= Dilworth, Oklahoma =

Dilworth was one of the many oil boomtowns created in Kay County, Oklahoma during the early part of the 20th Century. It was located about 10.5 miles northwest of Newkirk, the county seat, or about 14 miles by present-day roads. While it is now designated a Populated Place, it is considered a ghost town.

==History==
Dilworth was founded about November 1916, in a booming oil field variously known as the Blackwell field or the Dilworth field. In that same year, the Oil Fields Short Line Railroad was completed into Dilworth from a connection point called Clifford off the St. Louis-San Francisco Railway. 1916 also saw Dilworth get its own weekly newspaper, the Dilworth New Era, which on its masthead called Dilworth “The City of the Flowing Gold,” and placed the town “in the Heart of the Oil Fields.” A Post Office opened in April 1917. A vote to incorporate as the Town of Dilworth passed in late October 1917, and the first town ordinances were promulgated in March 1918. The population of Dilworth climbed to several thousand. At one time it had a grain elevator, 4 or 5 business houses, 2 stores, a lumber yard, a Doctor's office, and a garage. A panorama photograph of Dilworth circa 1925 shows a substantial little town had been constructed.
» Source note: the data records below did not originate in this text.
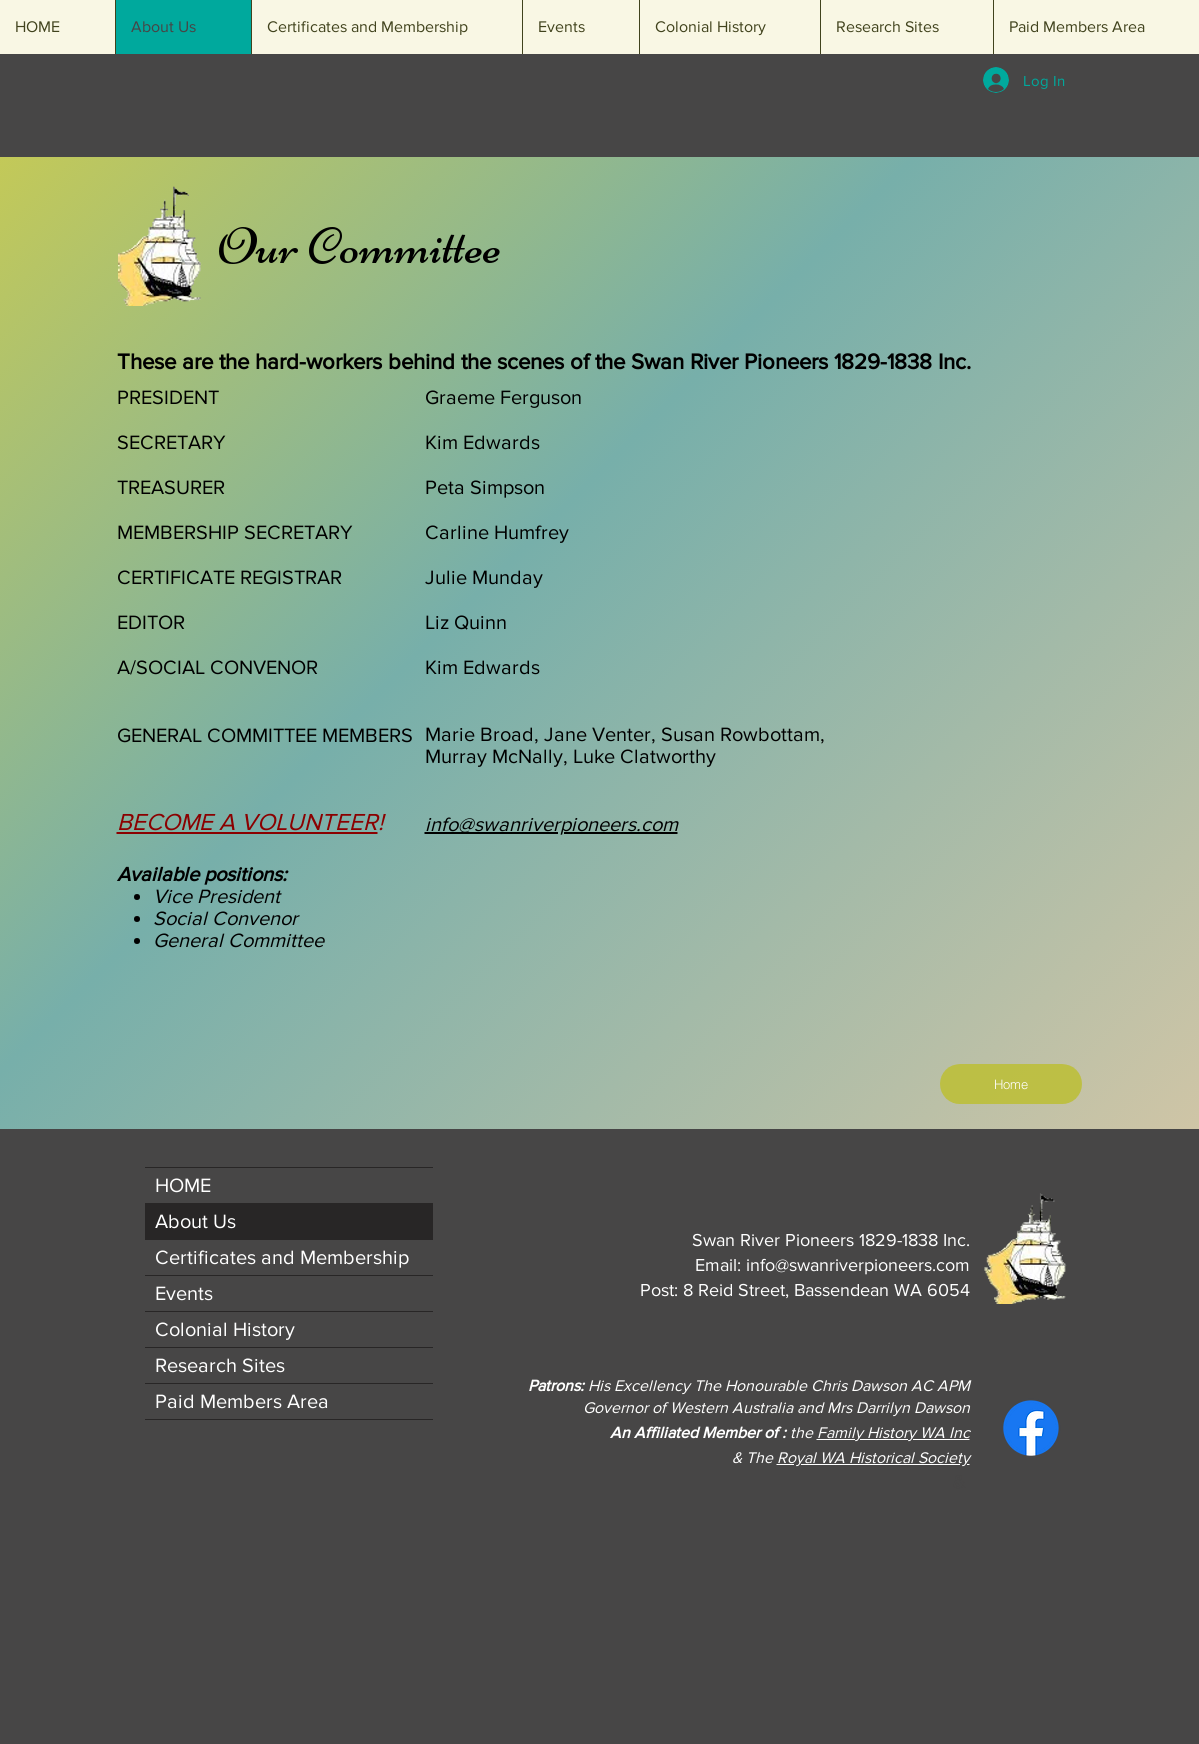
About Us (195, 1221)
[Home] (1011, 1084)
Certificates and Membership (282, 1257)
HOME (183, 1185)
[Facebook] (1031, 1428)
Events (184, 1293)
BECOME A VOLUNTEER (247, 821)
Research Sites (220, 1365)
However, the boom was short lived. By the end of 1923, the population was down to about 50, and the Oil Fields Short Line Railroad, by then losing money, abandoned the route into Dilworth. In March 1929, the Newkirk Herald-Journal reported Dilworth was on the verge of losing its Post Office, and that the town which was once the “oil capitol of the county” had dropped into the class of Kay County's ghost oil towns.